23. There was as well the unfinished business by PW4 who ought to have told the court if up on investigations there was any possibility of the complainant using the criminal justice system to settle scores with the Appellant. The defence raised by the Appellant was therefore corroborated by PW4. To me, the totality of the evidence on record portrayed the complainant as an untruthful witness who was out to mislead the court. She knew that she was lying to the court and insisted on it until when PW4 stated otherwise. The complainant did not lie for nothing, she had a pre-conceived target and it was obviously to settle scores with the Appellant on account of their failed relationship. With tremendous respect to the learned trial magistrate, I do not find the complainant as a truthful and credible witness. I therefore do not believe her testimony.

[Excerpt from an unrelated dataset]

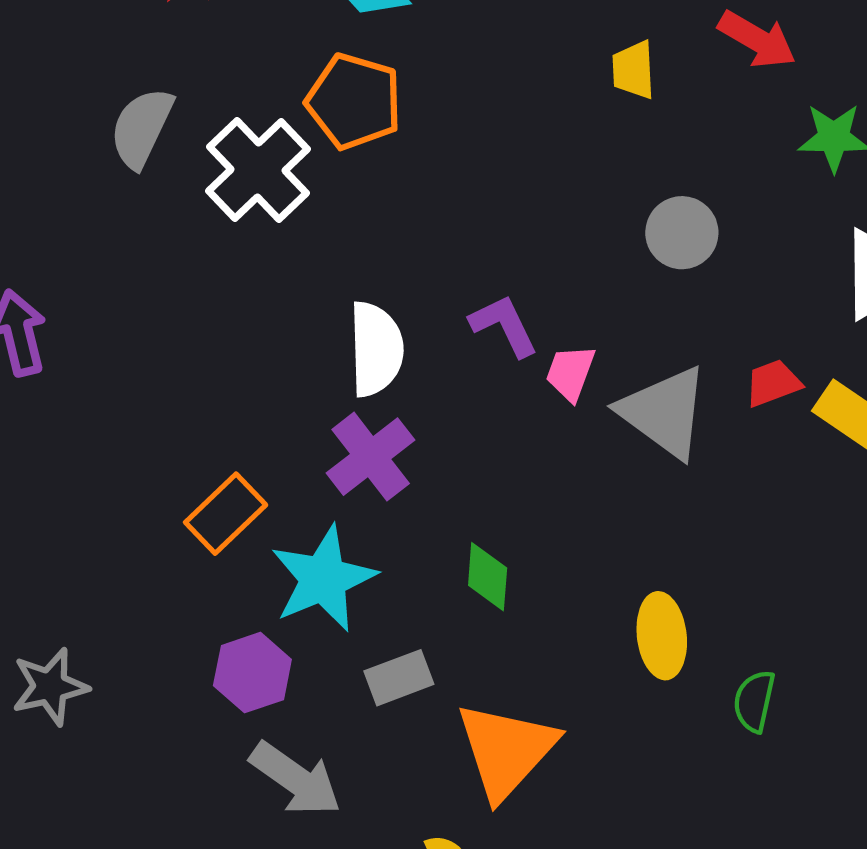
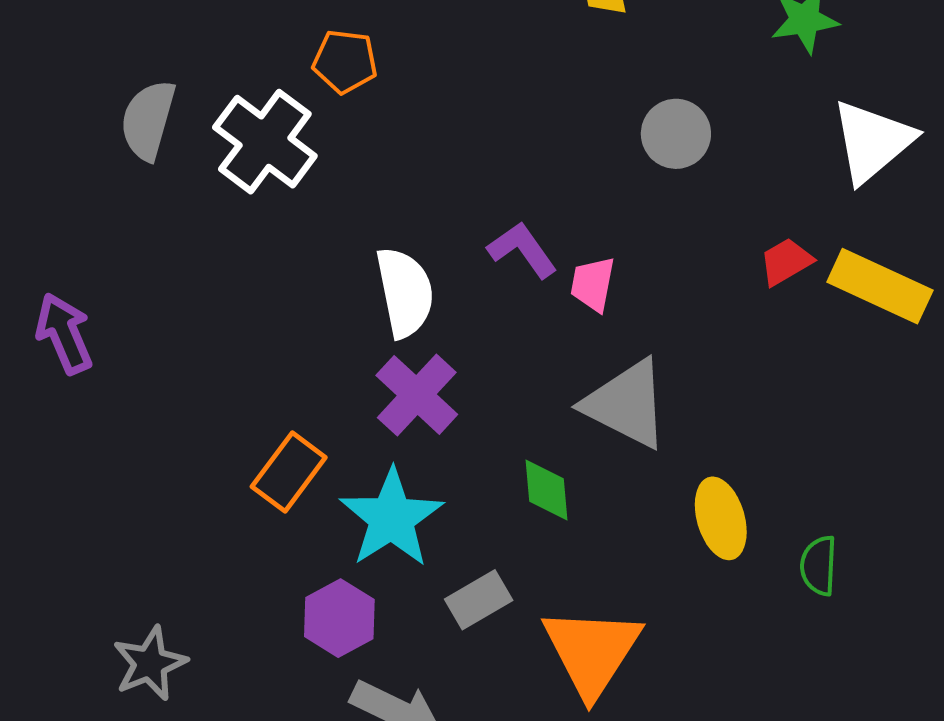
orange pentagon: (354, 101) -> (345, 61), size x0.7
gray triangle: (664, 412) -> (626, 404), moved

24. I must say that a witness who willingly choses to mislead the court runs the risk of discrediting his/her evidence. As choices have consequences, the complainant, a University Student, made an informed choice to avail herself as an untruthful witness and I so find her. Her evidence could therefore not found any conviction on either of the offences the Appellant faced.
25. The upshot is that there is only one way out in this appeal and is to allow it. The appeal is hence allowed, conviction quashed and sentence set-aside. The Appellant shall be set at liberty forthwith unless otherwise lawfully held.
Orders accordingly.
DELIVERED, DATEDand SIGNED at MIGORI this 08th day of March 2019.
A. C. MRIMA
JUDGE
Judgment delivered in open Court and in the presence of:
Brian Kennedy Odhiambo the Appellant in person.
Mr. Kimanthi, Senior Principal Prosecution Counsel instructed by the Office of the Director of Public Prosecutions for the State.